● **THE PROBLEM**: Reproduce all the data exactly, without pictures.

Records from a dataset:

———

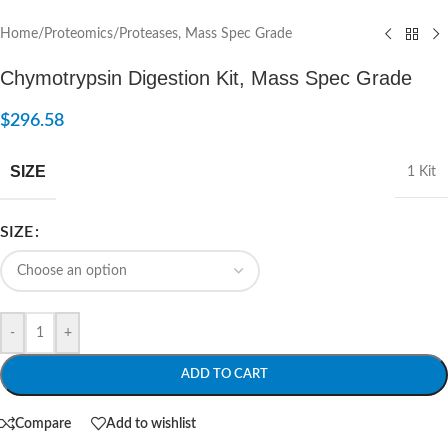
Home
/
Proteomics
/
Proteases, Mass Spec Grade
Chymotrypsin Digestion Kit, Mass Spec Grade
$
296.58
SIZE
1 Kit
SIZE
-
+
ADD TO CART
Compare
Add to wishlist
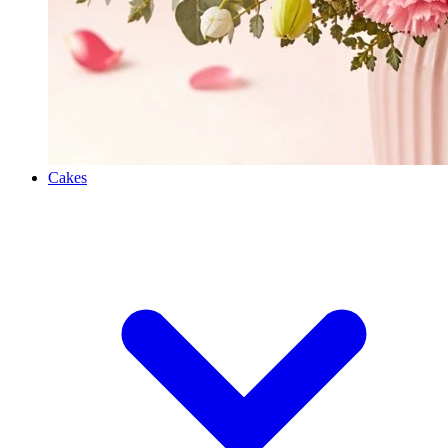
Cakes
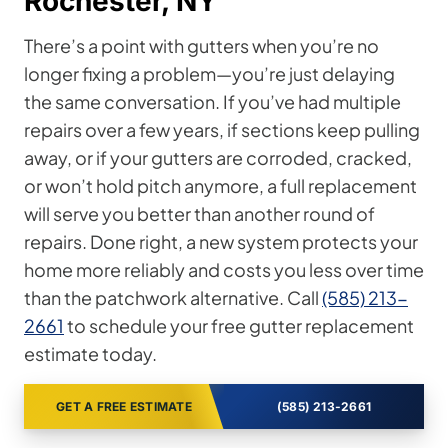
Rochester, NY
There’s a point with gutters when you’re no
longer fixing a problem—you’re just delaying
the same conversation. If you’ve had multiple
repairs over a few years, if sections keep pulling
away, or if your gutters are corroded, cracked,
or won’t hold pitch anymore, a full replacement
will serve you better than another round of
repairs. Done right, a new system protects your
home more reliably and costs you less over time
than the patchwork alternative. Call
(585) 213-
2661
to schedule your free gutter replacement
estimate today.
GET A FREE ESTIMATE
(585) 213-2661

———

● **SOLVED EXERCISE**:
Home
/
Proteomics
/
Proteases, Mass Spec Grade
Chymotrypsin Digestion Kit, Mass Spec Grade
$
296.58
SIZE
1 Kit
SIZE
-
+
ADD TO CART
Compare
Add to wishlist
Cakes
Rochester, NY
There’s a point with gutters when you’re no
longer fixing a problem—you’re just delaying
the same conversation. If you’ve had multiple
repairs over a few years, if sections keep pulling
away, or if your gutters are corroded, cracked,
or won’t hold pitch anymore, a full replacement
will serve you better than another round of
repairs. Done right, a new system protects your
home more reliably and costs you less over time
than the patchwork alternative. Call
(585) 213-
2661
to schedule your free gutter replacement
estimate today.
GET A FREE ESTIMATE
(585) 213-2661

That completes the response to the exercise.